|
-
Sep 10th, 2013, 11:42 PM
#1
Thread Starter
Hyperactive Member
Extracting main body text from webpage
Hi all,
I am trying to download various texts from different news sources in a systematic way. I know I can use get element by id/tag but it would be quite tedious to make one for each of the 100+ sources. Is there a way to use webclient or webbrowser to extract the main content without the html formatting?
e.g. wclient.downloadMainBodyText?? A bit like the content that shows up when an iPad/iPhone uses the Reader function in safari.
Thanks in advance.
If my post has been helpful, please rate it! 
-
Sep 11th, 2013, 09:28 AM
#2
Re: Extracting main body text from webpage
Webpages seem to have moved on without you. Just about feasible for those old home pages when we still used <h1> for the title and nobody had heard of CSS but totally impractical now. I doubt that many, if any, of your websources even have text as such. All that the reader function does is strip away extraneous frames, ads, headers and so on. If it gets you exactly what you want then it's more by luck than judgment!

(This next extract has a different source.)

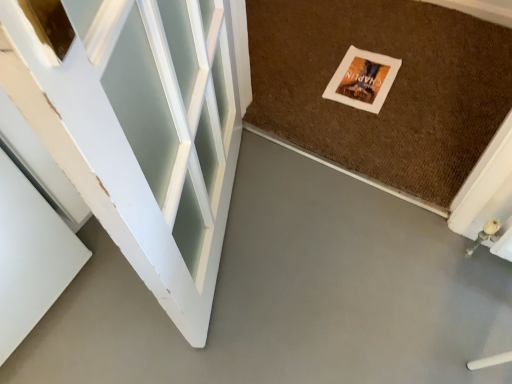 Locate an element on the screen. vacant area that is in front of matte paper postcard at center is located at coordinates (379, 127).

As the 6-dimensional mathematics professor said to the brain surgeon, "It ain't Rocket Science!"
Reviews: "dunfiddlin likes his DataTables" - jmcilhinney
Please be aware that whilst I will read private messages (one day!) I am unlikely to reply to anything that does not contain offers of cash, fame or marriage!
-
Sep 11th, 2013, 07:19 PM
#3
Thread Starter
Hyperactive Member
Re: Extracting main body text from webpage
I have thought of a potential solution to this though.. the main body tends to have the least <> around it.. making the distance between the last > or < and the next < or > longest. So I have replaced all <> with ~ and tried to locate all ~ as to identify the start point and end point of the largest chunk of text without <>, but currently my loop seems rather inefficient and its making my program unresponsive. Any suggestions for a more efficient approach?
The code I have now is as follows:
Code:
WebBrowser1.Navigate(url1)
WaitForPageLoad()
Dim abstract As String = WebBrowser1.DocumentText
abstract = abstract.Replace("<", "~")
abstract = abstract.Replace(">", "~")
Dim wordColl As System.Text.RegularExpressions.MatchCollection = System.Text.RegularExpressions.Regex.Matches(abstract, "~")
Dim m As Integer = CInt(wordColl.Count)
MsgBox(m)
Dim textend As Integer = abstract.Length
Dim lastindex As Integer = abstract.LastIndexOf("~")
Dim last1 As Integer = 0
RichTextBox1.Text = abstract
While (last1 < lastindex)
On Error Resume Next
RichTextBox1.Find("~", last1, textend, RichTextBoxFinds.WholeWord)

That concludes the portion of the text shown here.